Inflammation and lipid disorders play crucial roles in synergistically accelerating the progression of diabetic nephropathy (DN). In this study we investigated how inflammation and lipid disorders caused tubulointerstitial injury in DN in vivo and in vitro. Diabetic db/db mice were injected with 10% casein (0.5 mL, sc) every other day for 8 weeks to cause chronic inflammation. Compared with db/db mice, casein-injected db/db mice showed exacerbated tubulointerstitial injury, evidenced by increased secretion of extracellular matrix (ECM) and cholesterol accumulation in tubulointerstitium, which was accompanied by activation of the CXC chemokine ligand 16 (CXCL16) pathway. In the in vitro study, we treated HK-2 cells with IL-1β (5 ng/mL) and high glucose (30 mmol/L). IL-1β treatment increased cholesterol accumulation in HK-2 cells, leading to greatly increased ROS production, ECM protein expression levels, which was accompanied by the upregulated expression levels of proteins in the CXCL16 pathway. In contrast, after CXCL16 in HK-2 cells was knocked down by siRNA, the IL-1β-deteriorated changes were attenuated. In conclusion, inflammation accelerates renal tubulointerstitial lesions in mouse DN via increasing the activity of CXCL16 pathway.

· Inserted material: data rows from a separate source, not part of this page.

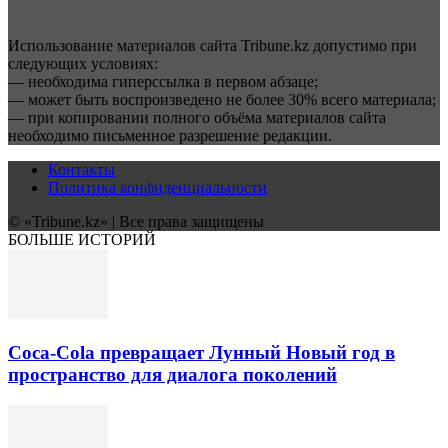
Использование материалов сайта Tribune.kz допустимо при
следующих условиях:
— необходима гиперссылка в первом абзаце;
— может быть воспроизведено не более 30% всего материала;
— при копировании полного объёма материалов сайта
необходимо письменное разрешение редакции.
Контакты
Политика конфиденциальности
© «Tribune.kz» | Все права защищены
БОЛЬШЕ ИСТОРИЙ
Coca-Cola превращает Лунный Новый год в
пространство для диалога поколений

炎症和脂质紊乱在协同加速糖尿病肾病 (DN) 的进展中起着至关重要的作用。在本研究中,我们研究了炎症和脂质紊乱如何在体内和体外导致 DN 的肾小管间质损伤。将 10%酪蛋白(0.5 mL,sc)每隔一天注射到 db/db 小鼠中,持续 8 周,以引起慢性炎症。与 db/db 小鼠相比,酪蛋白注射的 db/db 小鼠表现出更严重的肾小管间质损伤,表现为细胞外基质(ECM)分泌增加和胆固醇在肾小管间质中积累,这伴随着 CXC 趋化因子配体 16(CXCL16)途径的激活。在体外研究中,我们用白细胞介素 1β(5ng/ml)和高葡萄糖(30mmol/L)处理 HK-2 细胞。IL-1β 处理增加了 HK-2 细胞中的胆固醇积累,导致 ROS 产生大大增加,ECM 蛋白表达水平增加,同时伴随 CXCL16 途径中的蛋白表达水平上调。相比之下,当 siRNA 敲低 HK-2 细胞中的 CXCL16 后,IL-1β 恶化的变化得到了减弱。总之,炎症通过增加 CXCL16 途径的活性加速了小鼠 DN 的肾间质损伤。